Extracted page text data:
-- Opening Marker --

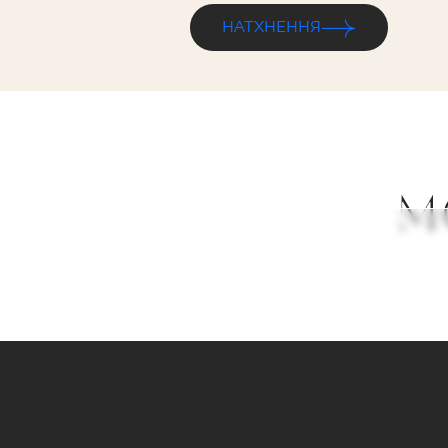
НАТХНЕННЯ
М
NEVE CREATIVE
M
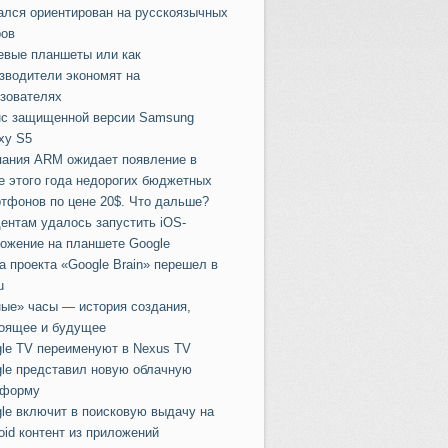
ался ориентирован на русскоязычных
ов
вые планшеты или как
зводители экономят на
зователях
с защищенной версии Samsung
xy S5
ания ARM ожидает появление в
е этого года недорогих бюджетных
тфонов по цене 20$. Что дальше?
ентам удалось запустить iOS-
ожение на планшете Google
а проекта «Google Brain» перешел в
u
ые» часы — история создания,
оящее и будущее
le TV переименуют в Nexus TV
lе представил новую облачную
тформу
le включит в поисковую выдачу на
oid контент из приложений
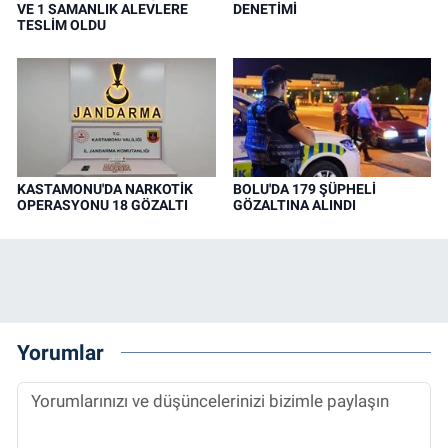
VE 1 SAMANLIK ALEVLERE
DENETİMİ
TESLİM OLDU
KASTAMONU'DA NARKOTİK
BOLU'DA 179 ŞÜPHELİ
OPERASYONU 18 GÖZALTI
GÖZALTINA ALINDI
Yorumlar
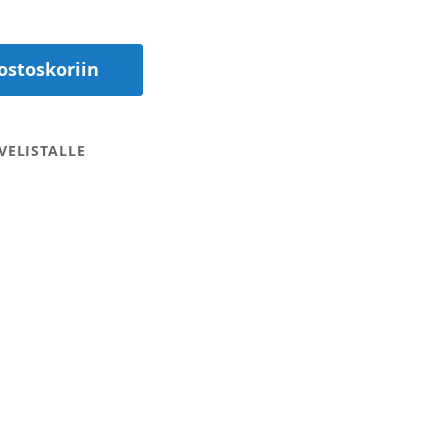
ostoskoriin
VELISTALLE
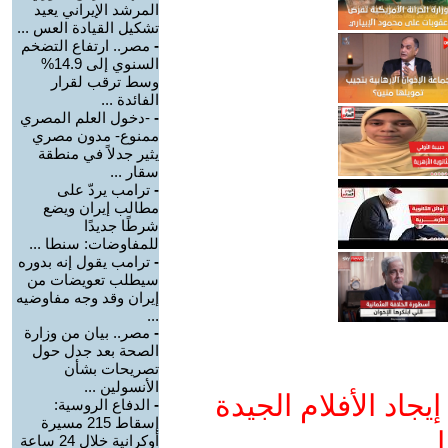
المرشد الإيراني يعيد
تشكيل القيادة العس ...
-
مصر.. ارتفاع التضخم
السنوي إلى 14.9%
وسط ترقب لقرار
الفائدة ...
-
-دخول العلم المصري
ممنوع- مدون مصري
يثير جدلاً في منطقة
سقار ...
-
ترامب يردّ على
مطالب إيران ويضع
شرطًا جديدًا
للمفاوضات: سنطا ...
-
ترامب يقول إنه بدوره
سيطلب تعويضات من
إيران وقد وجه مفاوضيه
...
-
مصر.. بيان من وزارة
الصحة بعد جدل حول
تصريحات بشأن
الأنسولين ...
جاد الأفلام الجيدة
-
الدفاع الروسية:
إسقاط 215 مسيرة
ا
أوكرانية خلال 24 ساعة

-- Closing Marker --
-- Opening Marker --

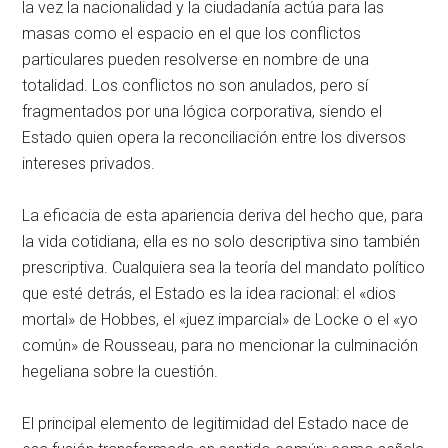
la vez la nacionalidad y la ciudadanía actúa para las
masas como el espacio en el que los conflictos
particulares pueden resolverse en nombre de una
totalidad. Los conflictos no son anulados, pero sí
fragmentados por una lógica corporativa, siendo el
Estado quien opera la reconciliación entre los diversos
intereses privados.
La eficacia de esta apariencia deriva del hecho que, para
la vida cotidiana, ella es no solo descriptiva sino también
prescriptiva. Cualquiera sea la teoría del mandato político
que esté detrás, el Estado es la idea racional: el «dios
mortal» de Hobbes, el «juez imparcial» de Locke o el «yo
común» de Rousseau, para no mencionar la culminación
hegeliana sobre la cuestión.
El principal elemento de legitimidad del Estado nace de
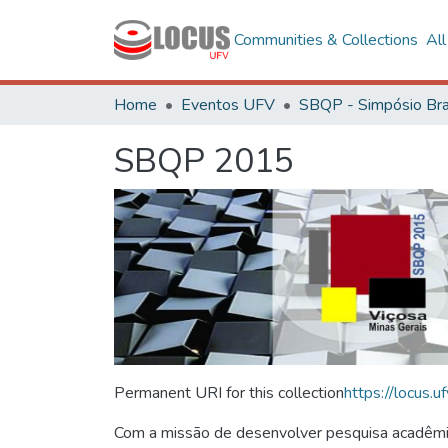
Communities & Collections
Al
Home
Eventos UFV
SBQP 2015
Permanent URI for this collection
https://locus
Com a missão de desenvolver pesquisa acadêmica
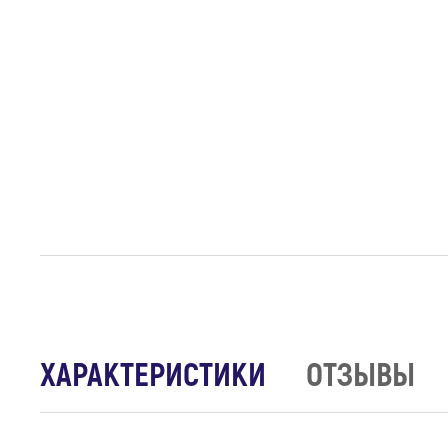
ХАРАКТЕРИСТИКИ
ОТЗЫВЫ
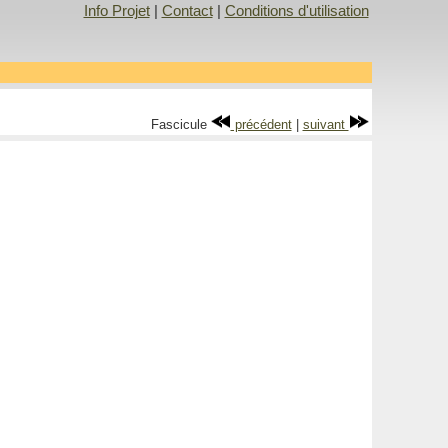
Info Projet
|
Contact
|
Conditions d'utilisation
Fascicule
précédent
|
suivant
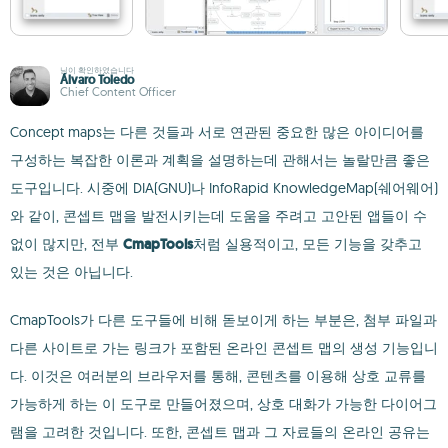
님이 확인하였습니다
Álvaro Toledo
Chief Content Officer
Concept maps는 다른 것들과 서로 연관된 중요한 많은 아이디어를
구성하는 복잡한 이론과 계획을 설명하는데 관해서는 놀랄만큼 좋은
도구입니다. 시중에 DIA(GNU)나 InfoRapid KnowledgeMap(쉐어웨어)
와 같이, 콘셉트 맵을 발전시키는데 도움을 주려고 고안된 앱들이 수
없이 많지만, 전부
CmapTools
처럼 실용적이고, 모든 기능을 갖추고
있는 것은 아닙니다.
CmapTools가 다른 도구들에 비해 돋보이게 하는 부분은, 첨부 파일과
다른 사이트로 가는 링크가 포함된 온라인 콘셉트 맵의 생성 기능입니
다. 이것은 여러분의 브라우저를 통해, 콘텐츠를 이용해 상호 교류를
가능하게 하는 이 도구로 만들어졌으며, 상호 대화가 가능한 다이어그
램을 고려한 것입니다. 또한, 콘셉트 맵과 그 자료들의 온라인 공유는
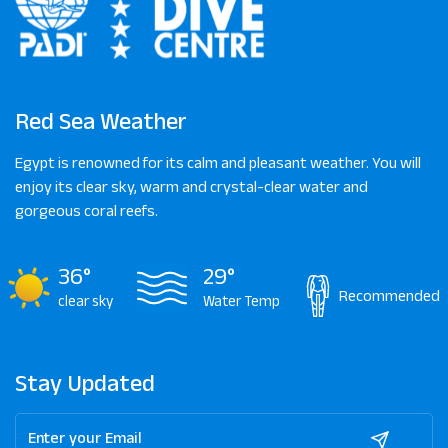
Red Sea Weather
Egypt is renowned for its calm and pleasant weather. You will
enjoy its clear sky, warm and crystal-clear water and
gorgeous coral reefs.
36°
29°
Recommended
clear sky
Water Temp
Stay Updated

-- Closing Marker --

Work required:
When the line with "إيران وقد وجه مفاوضيه" is reached in the data above, start copying there, and copy each line exactly until the line with "أوكرانية خلال 24 ساعة" has been copied; copy nothing else.

Response box:
إيران وقد وجه مفاوضيه
...
-
مصر.. بيان من وزارة
الصحة بعد جدل حول
تصريحات بشأن
الأنسولين ...
جاد الأفلام الجيدة
-
الدفاع الروسية:
إسقاط 215 مسيرة
ا
أوكرانية خلال 24 ساعة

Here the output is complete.